The NDR architecture can be understood as performing adaptive serialization of the problem. A key requirement for reusable computation is decomposing the problem into reusable building blocks, typically applied in sequential steps. The granularity of the decomposition determines the degree of reusability: fusing operations in a single step makes the processing faster (fewer steps), but also more specialized. Learning the most granular solutions is thus preferable for generalization. At the same time, not all processing should happen serially: branches of the computational graph that do not have common data dependencies can be processed independently in parallel, which we empirically observe in our NDR in the ListOps example (Sec. 4). This enables the architecture to get away with a number of computational steps reflecting the depth of the computational graph rather than the length of the input.
Transformers have seen tremendous successes across various application domains (Devlin et al., 2019; Brown and others, 2020; Dosovitskiy et al., 2021). Impressive results have been reported when they are scaled up with a large amount of data (Brown and others, 2020). On the other hand, simple tasks like those highlighted in the present work demonstrate that the Transformer architecture still struggles with basic reasoning.
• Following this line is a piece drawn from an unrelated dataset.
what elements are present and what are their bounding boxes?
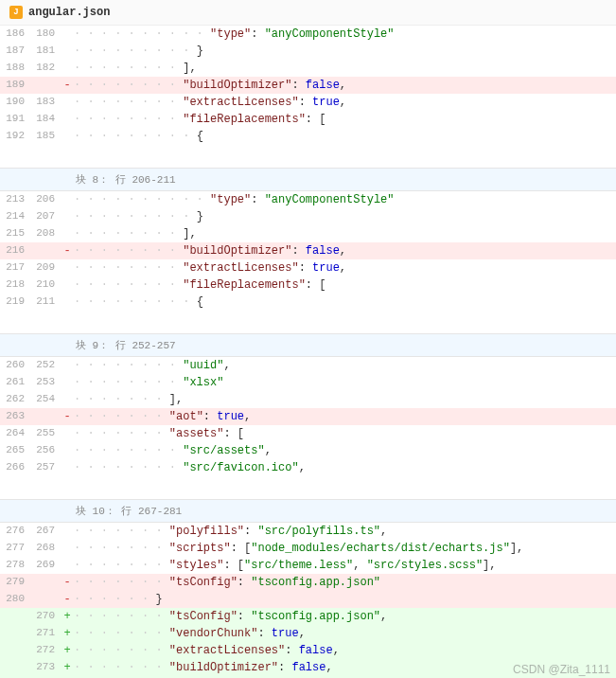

Particularly in algorithmic tasks, it is often the case that a sub-optimal choice of architecture/optimization method makes the model fall back to simple memorization. We argue that it is crucial to look at isolated problems which test specific generalization capability. This calls for a bottom-up approach: building on toy tasks that focus on individual aspects of generalization and using them for improving models.
Several prior works have proposed to use some sort of gating within Transformer architectures (Parisotto et al., 2020; Chaabouni et al., 2021). Our proposed copy gate is different from those as it satisfies two important properties. First, our copy gate allows the model to skip the entire Transformer layer (i.e., both the self-attention and the feedforward blocks) when the gate is closed. Second, the gate function is conditioned on the attention output such that the decision of opening or closing depends on information from all columns. While multiple gating variants have been proposed by Parisotto et al. (2020)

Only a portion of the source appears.